The importance of medicinal plants in primary health care systems to treat and manage various disease conditions cannot be underestimated. Warburgia salutaris (G.Bertol.) Chiov (Family Canellaceae); whose common name is ‘pepperbark tree’, is one of the highly commercialized medicinal plant trees.
It has been documented in many folkloric and ethnobotanical studies conducted in east, central and southern Africa, in which the species is greatly used as one of the primary sources of traditional medicine. The specific epithet salutaris is Latin meaning ‘healthful’, referencing its medicinal properties. The common name, ‘pepper-bark tree’, relates to the pungent inner bark that tastes peppery.
It is an endemic plant in sub-Saharan Africa in a number of countries including South Africa, Swaziland, Zimbabwe, Mozambique, Malawi and Zambia. Traditionally, extracts and products produced from the Warburgia salutaris species are regarded as important natural African antibiotics and have been used extensively as part of traditional healing practices for the treatment of fungal, bacterial and protozoal infections in both humans and animals. It is an evergreen tree with a dense, rounded crown growing to about 5-10 metres in height, but can occasionally reach 20 metres.

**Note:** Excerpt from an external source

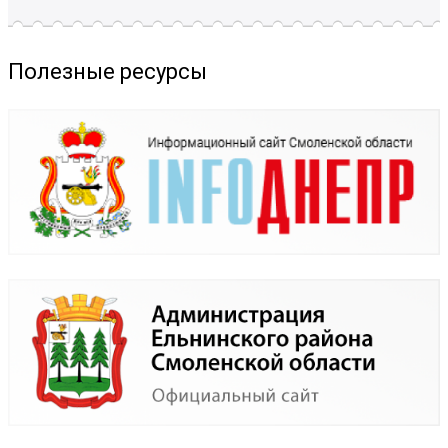
Полезные ресурсы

The stem is covered by a rich brown bark, marked with corky lenticels, that is also bitter and peppery. It has a thick canopy of aromatic, shiny green leaves. The evergreen leaf blades are lance-shaped, measuring up to 11 cm long by 3 wides. It has small, white to greenish flowers, up to 7 mm in diameter. The fruit is a berry, leathery purple or black in colour when ripe, measuring up to 4 cm wide.
For centuries, the Warburgia salutaris (pepper bark) tree has been traditionally used to treat many varied disease conditions. It’s commonly harvested from the wild and widely sold in local markets for medicinal purposes. Medicinally, the pepper-like, bitter stems and root bark are used to cure many ailments in traditional medicine including cough, cold, bronchial infections, oral thrush, and cystitis among other ailments.
The stem bark is used to treat diseases such as malaria, stomach ulcers, and colds. The decoction prepared from the harvested root bark of the Warburgia salutaris tree is used to treat coughs and the leaves used to alleviate skin irritation. The inner bark has many uses as a treatment for chest pains, coughs, diarrhoea, muscle pains, and general body pains.
The stem bark is also used in traditional medicine as an expectorant and smoked to alleviate coughs and colds. The stem bark powder is also topically applied for treatment and management of body sores and inflammation. The powdered stem bark is mixed with fat and applied externally as an ointment.
The stem and root bark are both taken as a remedy for malaria. Powdered and mixed with water, they are used as a cure for sores in the mouth. As an expectorant or smoked, the root bark is a widely used remedy for common colds. Dried and ground, they make a snuff used to clear the sinuses. Taken orally they are believed to cure spots in the lungs.
In addition to the medicinal uses, some communities use the bitter, peppery, aromatic leaves of the pepper-bark to flavour food, and also to make tea. The wood is sometimes used in building. A resin can be extracted from the bark. The bark is also a source of tannins. Muzigadial, which is one of the major phytochemicals found in Warburgia salutaris, has been observed to possess a potent antibacterial activity. In some communities, Warburgia salutaris is grown as an ornamental hedge and in some cases used as a shade tree in plantations.
Warburgia salutaris is over-harvested in the wild for medicinal use and is popularly sold in the local markets throughout its distribution range. The plant has been classified as ‘Endangered’ in the International Union for Conservation of Nature (IUCN) Red List of Threatened Species (2011). In fact, the pepper-bark tree is already extinct in some areas and considered critically endangered in some countries in southern Africa where the plant is endemic.